Solved – GLM with grouped/aggregated data in R

aggregationgeneralized linear modelr

I would like to fit a GLM to the rate underlying a Poisson process, for data with variable exposure (period of measurement) – and the question is about aggregating/grouping the data before fitting or not. So the model is

$$
\mu = \exp(\beta_0+\beta_1 X_1+\beta_2 X_2)
$$
$$
Y_i \sim Poisson(\mu_i t_i)
$$

So $\mu_i$ is the rate, $t_i$ is the time over which the observations were recorded, and $Y_i$ is the Poissonian distributed number of counts measured in $t_i$. The exposure ($t_i$) should therefore, by my understanding, appear as both an offset in the GLM and a weight (longer observations get more weight). I code this up in R as the following:

#generate the data:
numsamples<-50000
x1<-sample(1:20,numsamples,replace=T)
x2<-sample(1:10,numsamples,replace=T)
t<-1/sample(1:10,numsamples,replace=T)  #exposure time

mu_rate<- exp(0.1+0.04*x1+0.025*x2)  #log linear rate
#generate the count data:
y<-rpois(numsamples,mu_rate*t)
#combine the data into a data frame
df <- data.frame(y=y,x1=x1,x2=x2,t=t)

#fit a glm:
glm1<-glm(y~x1+x2,data=df,family=poisson(link ="log"),
    offset=log(df$t),weights=df$t/max(df$t))


#aggregate data with identical variables - sum both y and t
df_agg<-aggregate(cbind(y,t)~x1+x2,data=df,FUN=sum)

#fit a glm to the aggregated data
glm1<-glm(y~x1+x2,data=df_agg,family=poisson(link ="log"),
    offset=log(df_agg$t),weights=df_agg$t/max(df_agg$t))    

Here I have fit to the raw data, and also aggregated data with identical values of $X_1$ and $X_2$ by summing the total count $Y$ and exposure $t$.

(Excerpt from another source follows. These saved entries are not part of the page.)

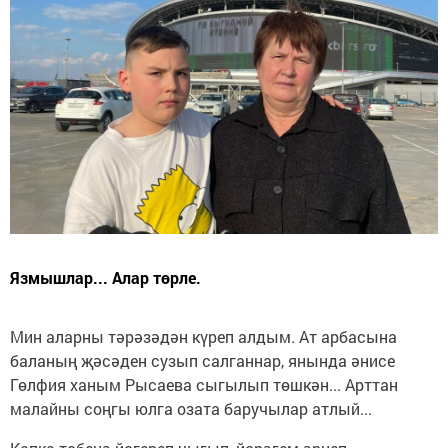
Язмышлар... Алар төрле.
Мин аларны тәрәзәдән күреп алдым. Ат арбасына
баланың җәсәден сузып салганнар, янында әнисе
Гөлфия ханым Рысаева сыгылып төшкән... Арттан
малайны соңгы юлга озата баручылар атлый...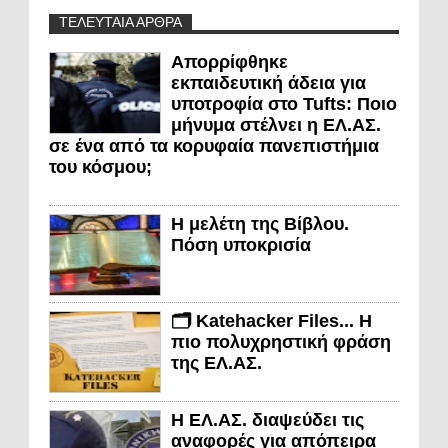
ΤΕΛΕΥΤΑΙΑ ΑΡΘΡΑ
Απορρίφθηκε
εκπαιδευτική άδεια για
υποτροφία στο Tufts: Ποιο
μήνυμα στέλνει η ΕΛ.ΑΣ.
σε ένα από τα κορυφαία πανεπιστήμια
του κόσμου;
Η μελέτη της Βίβλου.
Πόση υποκρισία
🗂️ Katehacker Files... Η
πιο πολυχρηστική φράση
της ΕΛ.ΑΣ.
Η ΕΛ.ΑΣ. διαψεύδει τις
αναφορές για απόπειρα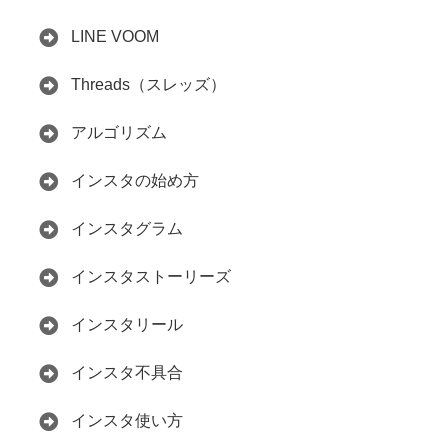
LINE VOOM
Threads（スレッズ）
アルゴリズム
インスタの始め方
インスタグラム
インスタストーリーズ
インスタリール
インスタ不具合
インスタ使い方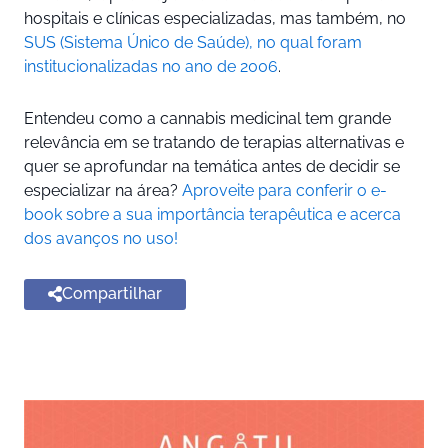
hospitais e clínicas especializadas, mas também, no
SUS (Sistema Único de Saúde), no qual foram
institucionalizadas no ano de 2006
.
Entendeu como a cannabis medicinal tem grande
relevância em se tratando de terapias alternativas e
quer se aprofundar na temática antes de decidir se
especializar na área?
Aproveite para conferir o e-
book sobre a sua importância terapêutica e acerca
dos avanços no uso!
Compartilhar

Now, my understanding is that aggregating the data should make no difference to the fit (provided that one offsets and weights appropriately by the newly aggregated exposure $t$) – see, for example, page 10 of http://data.princeton.edu/wws509/notes/c4.pdf .
However, the two glm fits give different coefficients (e.g.: 0.1051 vs 0.1065 for the intercept). Admittedly, here, the difference is less than the standard error in the coefficients – however a) I would have expected no difference at all except for machine precision errors, and b) on more complicated data sets which I can't replicate here, the discrepancy is considerably larger than the standard error. Increasing the maximum iterations and decreasing the tolerence (epsilon) seemed to have no effect.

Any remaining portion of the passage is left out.